> _Problem description_
Where a line of the records holds the string "Bahn", copy that line.

> _Entries shown_
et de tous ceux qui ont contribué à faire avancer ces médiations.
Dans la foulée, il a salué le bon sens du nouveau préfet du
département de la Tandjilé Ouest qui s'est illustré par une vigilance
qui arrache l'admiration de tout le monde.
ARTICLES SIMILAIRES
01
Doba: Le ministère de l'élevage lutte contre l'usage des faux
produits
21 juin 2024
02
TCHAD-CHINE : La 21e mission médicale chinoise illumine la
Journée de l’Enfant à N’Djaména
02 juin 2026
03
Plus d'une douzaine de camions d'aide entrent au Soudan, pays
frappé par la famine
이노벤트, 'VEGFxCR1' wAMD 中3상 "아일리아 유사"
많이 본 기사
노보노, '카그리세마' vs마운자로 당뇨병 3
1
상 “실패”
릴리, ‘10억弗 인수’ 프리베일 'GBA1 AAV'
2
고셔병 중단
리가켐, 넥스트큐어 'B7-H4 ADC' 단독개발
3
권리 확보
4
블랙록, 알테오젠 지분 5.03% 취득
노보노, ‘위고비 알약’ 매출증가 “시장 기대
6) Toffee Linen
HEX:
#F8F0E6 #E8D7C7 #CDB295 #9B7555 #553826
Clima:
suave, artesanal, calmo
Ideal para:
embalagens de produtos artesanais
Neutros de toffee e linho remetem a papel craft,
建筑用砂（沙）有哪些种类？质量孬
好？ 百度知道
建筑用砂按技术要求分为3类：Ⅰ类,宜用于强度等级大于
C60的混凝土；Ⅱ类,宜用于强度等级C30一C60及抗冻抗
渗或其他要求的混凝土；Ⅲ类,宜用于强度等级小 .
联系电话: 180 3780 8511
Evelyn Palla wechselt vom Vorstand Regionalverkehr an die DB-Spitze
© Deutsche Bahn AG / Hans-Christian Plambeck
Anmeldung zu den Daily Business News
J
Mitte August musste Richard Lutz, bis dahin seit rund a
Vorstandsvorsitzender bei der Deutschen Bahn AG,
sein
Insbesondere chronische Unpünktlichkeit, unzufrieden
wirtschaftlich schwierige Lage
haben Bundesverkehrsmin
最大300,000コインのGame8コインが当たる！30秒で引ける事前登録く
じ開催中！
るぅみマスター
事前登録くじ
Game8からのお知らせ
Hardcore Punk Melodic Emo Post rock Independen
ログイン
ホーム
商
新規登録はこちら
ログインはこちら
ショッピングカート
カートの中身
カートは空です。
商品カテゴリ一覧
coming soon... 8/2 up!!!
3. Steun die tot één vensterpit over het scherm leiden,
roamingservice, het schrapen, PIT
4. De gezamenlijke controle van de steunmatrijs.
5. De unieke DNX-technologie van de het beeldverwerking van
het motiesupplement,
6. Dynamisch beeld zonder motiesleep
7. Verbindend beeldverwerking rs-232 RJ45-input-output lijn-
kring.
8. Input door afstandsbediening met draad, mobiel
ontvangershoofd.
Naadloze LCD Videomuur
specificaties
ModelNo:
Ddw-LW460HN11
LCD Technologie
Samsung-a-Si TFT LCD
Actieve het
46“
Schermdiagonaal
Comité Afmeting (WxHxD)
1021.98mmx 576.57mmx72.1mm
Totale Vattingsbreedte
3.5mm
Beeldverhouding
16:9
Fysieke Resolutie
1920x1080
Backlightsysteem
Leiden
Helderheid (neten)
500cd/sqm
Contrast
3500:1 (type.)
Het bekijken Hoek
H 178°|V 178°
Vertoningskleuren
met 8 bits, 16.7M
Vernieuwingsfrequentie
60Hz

> _Exercise output_
© Deutsche Bahn AG / Hans-Christian Plambeck
Vorstandsvorsitzender bei der Deutschen Bahn AG,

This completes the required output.